Second, there are 292,201,338 possible combinations of PowerBall numbers (302,575,350 for Mega Millions). If you were to lay 292,201,338 quarters edge-to-edge along Interstate 40, your line of quarters would begin at the entrance in Wilmington, continue westbound all the way to where I-40 ends in Barstow, California, and then return in the eastbound lanes two-thirds of the way back until you get to the airport in Nashville, Tennessee (Knoxville, Tenn. for Mega Millions). Under one of these quarters is etched a “W” to represent the winning quarter.
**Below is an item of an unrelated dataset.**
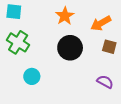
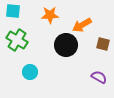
orange star: (65, 16) -> (50, 15), moved, turned 30
orange arrow: (101, 23) -> (82, 25), moved

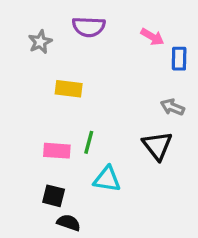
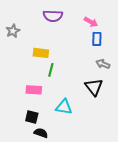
gray star: (40, 42) -> (13, 31), moved
blue rectangle: (179, 59) -> (97, 39), moved
green line: (89, 142) -> (51, 70), moved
For every PowerBall or Mega Millions ticket purchased, the buyer of that ticket is essentially purchasing the right to travel the 4,404 miles (4,560 miles for Mega Millions) across the country, and two-thirds of the way back again, stopping somewhere along the way to randomly pick up one of these quarters. If they are lucky, they’ll pick the one with the “W.”
These probabilities are so infinitesimally small that most people fail to comprehend how futile it is to play these games. The chance of a ticket winning is literally near-zero, and yet few people even understand how unlikely their chance is of winning this near-zero probability event.
My criticism of lotteries is not based on any moral or religious principle against gambling. I do not gamble myself, but don’t care to ban others from choosing how to spend their time and their money. My concern is with the lack of fairness inherent in state-run lotteries. The problem lies in state governments granting monopoly rights to sell participation in games of chance. The lack of competition allows the NC Education Lottery to prey on unwitting people by offering games with such infinitesimally low probabilities of winning. The games attract primarily those least able to comprehend the odds, and also those least able to afford to engage in such deceptive gambles. It therefore acts little different than a regressive tax that takes from the poorest in our state a greater share of their incomes. That is a problem of fairness about which we should all be concerned.
Mark Steckbeck is an associate professor of economics and the Lundy Chair in Business Philosophy at Campbell University. The views expressed in this article do not necessarily represent the views of Campbell University.